Jakarta - Kendati permintaan kapal pada tahun ini belum mencapai target, tetapi Indonesian National Ship Owners Association (INSA) tetap menargetkan pada 2013 industri perkapalan nasional akan tumbuh sebesar 20%. Hal itu dikarenakan meningkatnya kebutuhan kapal pengangkutan baran di pasar domestik.

"Kami memproyeksikan kebutuhan kapal pada 2013 bisa tumbuh sebesar 20%. Ini terjadi karena peningkatan angkutan barang di pasar domestik, baik di sektor off shore (lepas pantai) mapun batubara," ungkap Ketua INSA Carmelia Hartoto di Jakarta, Senin (10/12).

Dia menjelaskan bahwa hingga akhir tahun ini, permintaan kapal baru mencapai 541 unit.
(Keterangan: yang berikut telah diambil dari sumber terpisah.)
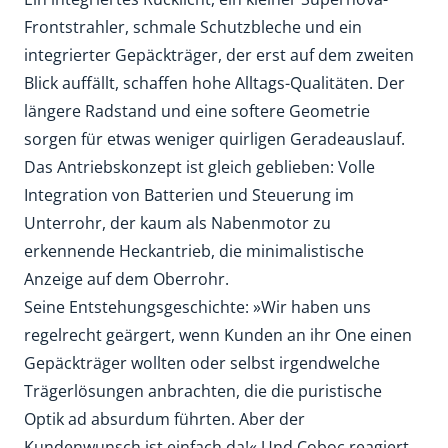
Frontstrahler, schmale Schutzbleche und ein
integrierter Gepäckträger, der erst auf dem zweiten
Blick auffällt, schaffen hohe Alltags-Qualitäten. Der
längere Radstand und eine softere Geometrie
sorgen für etwas weniger quirligen Geradeauslauf.
Das Antriebskonzept ist gleich geblieben: Volle
Integration von Batterien und Steuerung im
Unterrohr, der kaum als Nabenmotor zu
erkennende Heckantrieb, die minimalistische
Anzeige auf dem Oberrohr.
Seine Entstehungsgeschichte: »Wir haben uns
regelrecht geärgert, wenn Kunden an ihr One einen
Gepäckträger wollten oder selbst irgendwelche
Trägerlösungen anbrachten, die die puristische
Optik ad absurdum führten. Aber der
Kundenwunsch ist einfach da!« Und Coboc reagiert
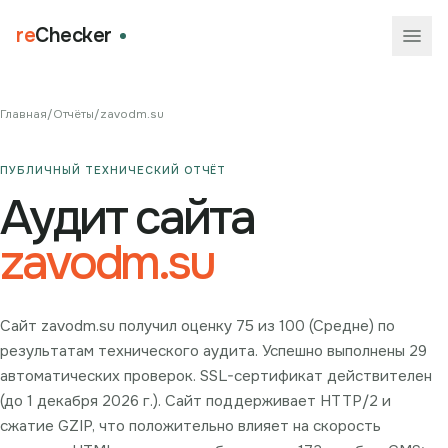
re
Checker
Главная
/
Отчёты
/
zavodm.su
ПУБЛИЧНЫЙ ТЕХНИЧЕСКИЙ ОТЧЁТ
Аудит сайта
zavodm.su
Сайт zavodm.su получил оценку 75 из 100 (Средне) по
результатам технического аудита. Успешно выполнены 29
автоматических проверок. SSL-сертификат действителен
(до 1 декабря 2026 г.). Сайт поддерживает HTTP/2 и
сжатие GZIP, что положительно влияет на скорость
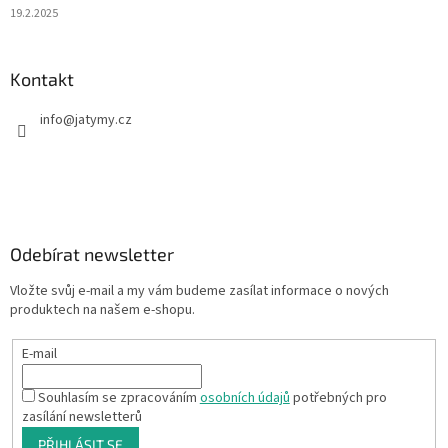
19.2.2025
Kontakt
info
@
jatymy.cz
Odebírat newsletter
Vložte svůj e-mail a my vám budeme zasílat informace o nových
produktech na našem e-shopu.
E-mail
Souhlasím se zpracováním
osobních údajů
potřebných pro
zasílání newsletterů
PŘIHLÁSIT SE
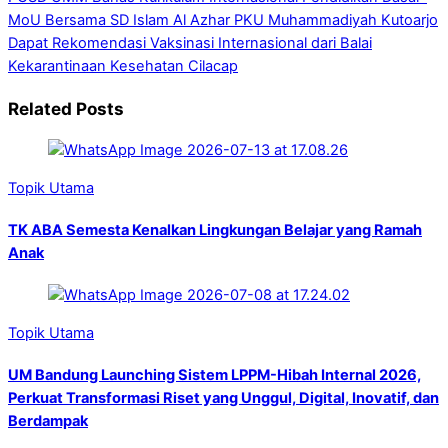
MoU Bersama SD Islam Al Azhar
PKU Muhammadiyah Kutoarjo
Dapat Rekomendasi Vaksinasi Internasional dari Balai
Kekarantinaan Kesehatan Cilacap
Related Posts
Topik Utama
TK ABA Semesta Kenalkan Lingkungan Belajar yang Ramah
Anak
Topik Utama
UM Bandung Launching Sistem LPPM-Hibah Internal 2026,
Perkuat Transformasi Riset yang Unggul, Digital, Inovatif, dan
Berdampak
Menurut dia, realisasi ini mengalami penurunan hampir 50% padahal target di awal tahun permintaan kapal bisa mencapai 1.000 unit. Total kapal yang berada di dalam negeri, menurut Carmelita, mencapai 12.600 unit.
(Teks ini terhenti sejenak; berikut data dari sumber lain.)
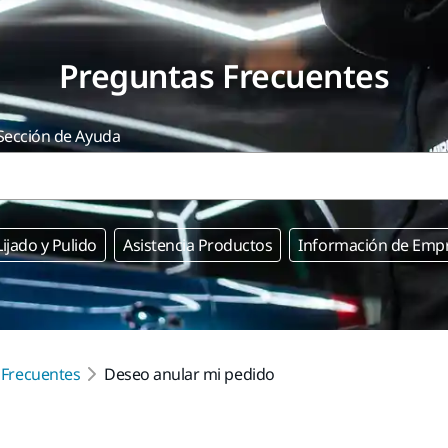
Preguntas Frecuentes
 Sección de Ayuda
Lijado y Pulido
Asistencia Productos
Información de Emp
 Frecuentes
Deseo anular mi pedido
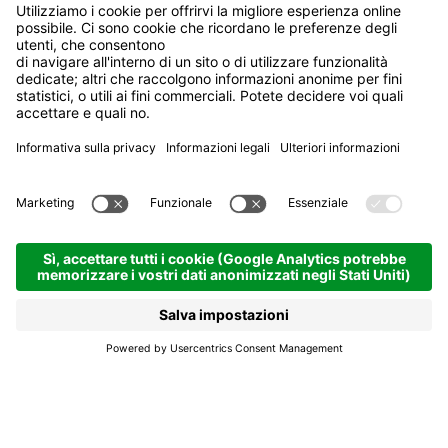
Rifugio Sponata
Badia
Rifugio Sponata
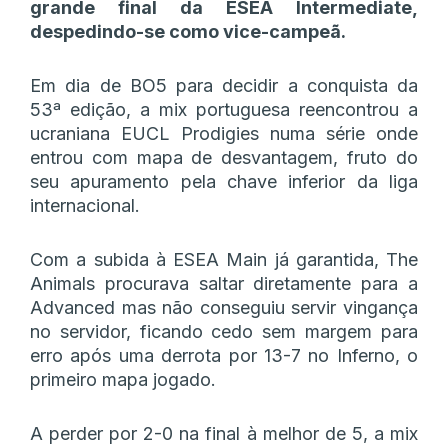
grande final da ESEA Intermediate,
despedindo-se como vice-campeã.
Em dia de BO5 para decidir a conquista da
53ª edição, a mix portuguesa reencontrou a
ucraniana EUCL Prodigies numa série onde
entrou com mapa de desvantagem, fruto do
seu apuramento pela chave inferior da liga
internacional.
Com a subida à ESEA Main já garantida, The
Animals procurava saltar diretamente para a
Advanced mas não conseguiu servir vingança
no servidor, ficando cedo sem margem para
erro após uma derrota por 13-7 no Inferno, o
primeiro mapa jogado.
A perder por 2-0 na final à melhor de 5, a mix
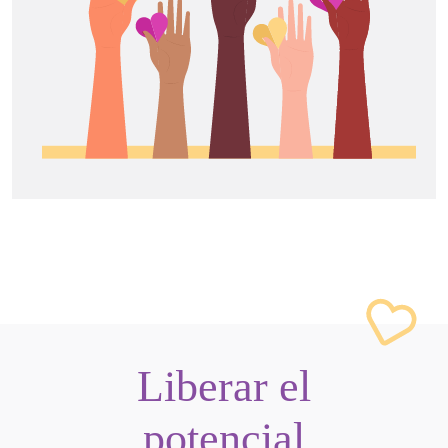
Liberar el
potencial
"Dari semua kapal yang ada, setiap dua tahun sekali ada sekitar 6.000 kapal yang harus diremajakan. Dengan potensi alat angkut perairan di Indonesia, banyak investor asing yang ingin menanamkan modalnya untuk membangun industri galangan kapal," paparnya.

Namun demikian, Carmelita meminta kepada pemerintah untuk menetapkan peraturan penetapan saham perusahaan asing yang tidak boleh melebihi 51%. "Pemerintah diharapkan melindungi industri perkapalan dalam negeri dengan mengenakan asas cabotage," ujarnya.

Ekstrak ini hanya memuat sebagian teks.